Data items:
== Segment start ==
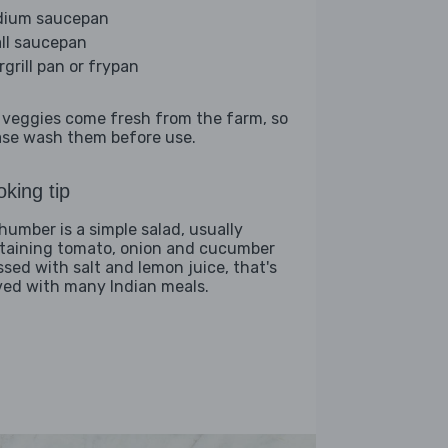
ium saucepan
ll saucepan
rgrill pan or frypan
 veggies come fresh from the farm, so
ase wash them before use.
king tip
humber is a simple salad, usually
taining tomato, onion and cucumber
ssed with salt and lemon juice, that's
ved with many Indian meals.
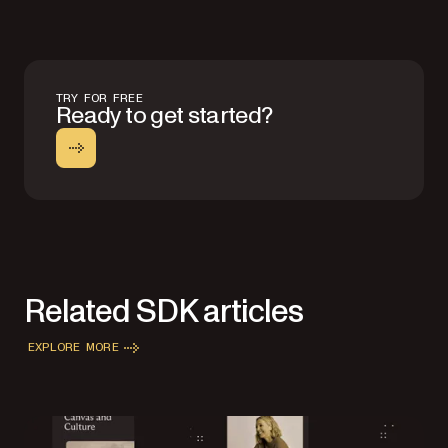
TRY FOR FREE
Ready to get started?
Related SDK articles
EXPLORE MORE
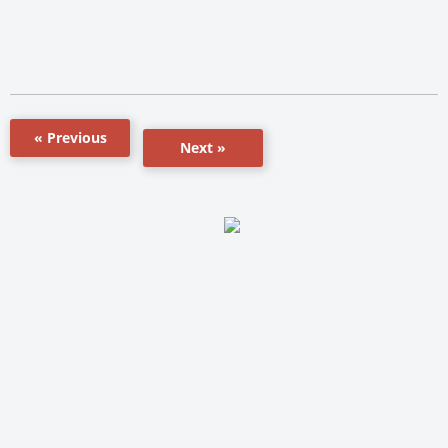
« Previous
Next »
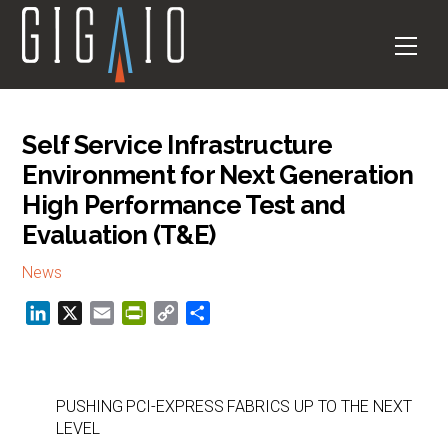
Skip
to
Men
content
Self Service Infrastructure
Environment for Next Generation
High Performance Test and
Evaluation (T&E)
News
L
X
E
P
C
S
i
m
r
o
h
n
a
i
p
a
k
i
n
y
r
PUSHING PCI-EXPRESS FABRICS UP TO THE NEXT
e
l
t
L
e
LEVEL
d
F
i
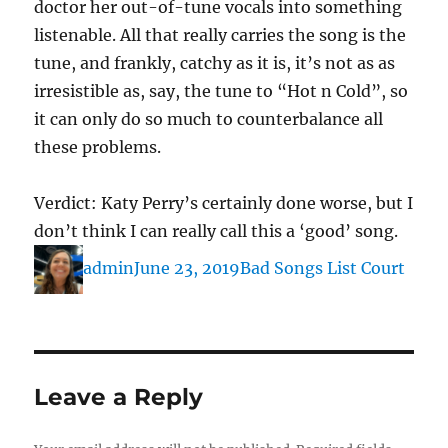
doctor her out-of-tune vocals into something
listenable. All that really carries the song is the
tune, and frankly, catchy as it is, it’s not as as
irresistible as, say, the tune to “Hot n Cold”, so
it can only do so much to counterbalance all
these problems.
Verdict: Katy Perry’s certainly done worse, but I
don’t think I can really call this a ‘good’ song.
Author
Posted
Categories
admin
June 23, 2019
Bad Songs List Court
on
Leave a Reply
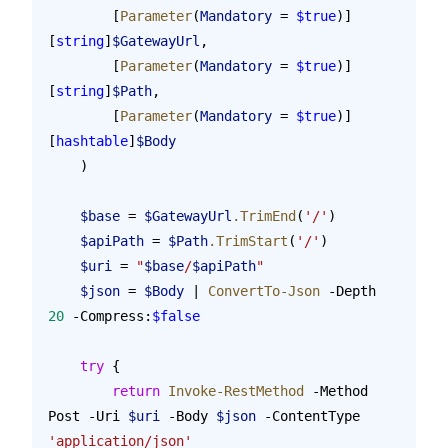
        [
Parameter
(
Mandatory
 = 
$true
)]
[
string
]
$GatewayUrl
,
        [
Parameter
(
Mandatory
 = 
$true
)]
[
string
]
$Path
,
        [
Parameter
(
Mandatory
 = 
$true
)]
[
hashtable
]
$Body
    )
    $base
 = 
$GatewayUrl
.TrimEnd
(
'/'
)
    $apiPath
 = 
$Path
.TrimStart
(
'/'
)
    $uri
 = 
"
$base
/
$apiPath
"
    $json
 = 
$Body
 | 
ConvertTo-Json
 -Depth 
20
 -Compress:
$false
    try
 {
        return
 Invoke-RestMethod
 -Method 
Post -Uri 
$uri
 -Body 
$json
 -ContentType 
'application/json'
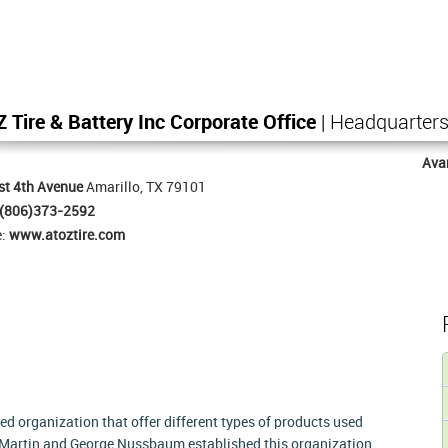
Z Tire & Battery Inc Corporate Office
| Headquarter
Ava
st 4th Avenue
Amarillo, TX 79101
(806)373-2592
e:
www.atoztire.com
ned organization that offer different types of products used
. Martin and George Nussbaum established this organization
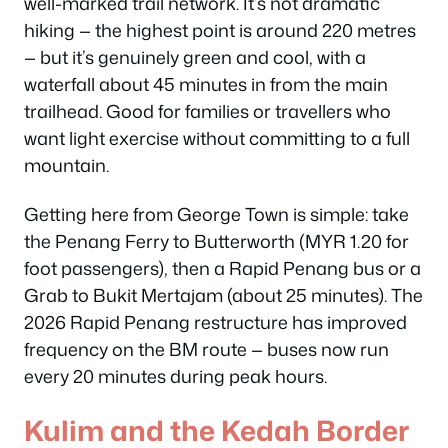
well-marked trail network. It’s not dramatic
hiking — the highest point is around 220 metres
— but it’s genuinely green and cool, with a
waterfall about 45 minutes in from the main
trailhead. Good for families or travellers who
want light exercise without committing to a full
mountain.
Getting here from George Town is simple: take
the Penang Ferry to Butterworth (MYR 1.20 for
foot passengers), then a Rapid Penang bus or a
Grab to Bukit Mertajam (about 25 minutes). The
2026 Rapid Penang restructure has improved
frequency on the BM route — buses now run
every 20 minutes during peak hours.
Kulim and the Kedah Border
== Segment end ==
§ **What you are asked to do**
All of the entries, apart from the pictures, must be returned exactly.

§ **Solution below**
ium saucepan
ll saucepan
rgrill pan or frypan
 veggies come fresh from the farm, so
ase wash them before use.
king tip
humber is a simple salad, usually
taining tomato, onion and cucumber
ssed with salt and lemon juice, that's
ved with many Indian meals.
TRY FOR FREE
Ready to get started?
Related SDK articles
EXPLORE MORE
« Previous
Next »
Skip
to
Men
content
Self Service Infrastructure
Environment for Next Generation
High Performance Test and
Evaluation (T&E)
News
L
X
E
P
C
S
i
m
r
o
h
n
a
i
p
a
k
i
n
y
r
PUSHING PCI-EXPRESS FABRICS UP TO THE NEXT
e
l
t
L
e
LEVEL
d
F
i
doctor her out-of-tune vocals into something
listenable. All that really carries the song is the
tune, and frankly, catchy as it is, it’s not as as
irresistible as, say, the tune to “Hot n Cold”, so
it can only do so much to counterbalance all
these problems.
Verdict: Katy Perry’s certainly done worse, but I
don’t think I can really call this a ‘good’ song.
Author
Posted
Categories
admin
June 23, 2019
Bad Songs List Court
on
Leave a Reply
        [
Parameter
(
Mandatory
 = 
$true
)]
[
string
]
$GatewayUrl
,
        [
Parameter
(
Mandatory
 = 
$true
)]
[
string
]
$Path
,
        [
Parameter
(
Mandatory
 = 
$true
)]
[
hashtable
]
$Body
    )
    $base
 = 
$GatewayUrl
.TrimEnd
(
'/'
)
    $apiPath
 = 
$Path
.TrimStart
(
'/'
)
    $uri
 = 
"
$base
/
$apiPath
"
    $json
 = 
$Body
 | 
ConvertTo-Json
 -Depth 
20
 -Compress:
$false
    try
 {
        return
 Invoke-RestMethod
 -Method 
Post -Uri 
$uri
 -Body 
$json
 -ContentType 
'application/json'
Z Tire & Battery Inc Corporate Office
| Headquarter
Ava
st 4th Avenue
Amarillo, TX 79101
(806)373-2592
e:
www.atoztire.com
ned organization that offer different types of products used
. Martin and George Nussbaum established this organization
well-marked trail network. It’s not dramatic
hiking — the highest point is around 220 metres
— but it’s genuinely green and cool, with a
waterfall about 45 minutes in from the main
trailhead. Good for families or travellers who
want light exercise without committing to a full
mountain.
Getting here from George Town is simple: take
the Penang Ferry to Butterworth (MYR 1.20 for
foot passengers), then a Rapid Penang bus or a
Grab to Bukit Mertajam (about 25 minutes). The
2026 Rapid Penang restructure has improved
frequency on the BM route — buses now run
every 20 minutes during peak hours.
Kulim and the Kedah Border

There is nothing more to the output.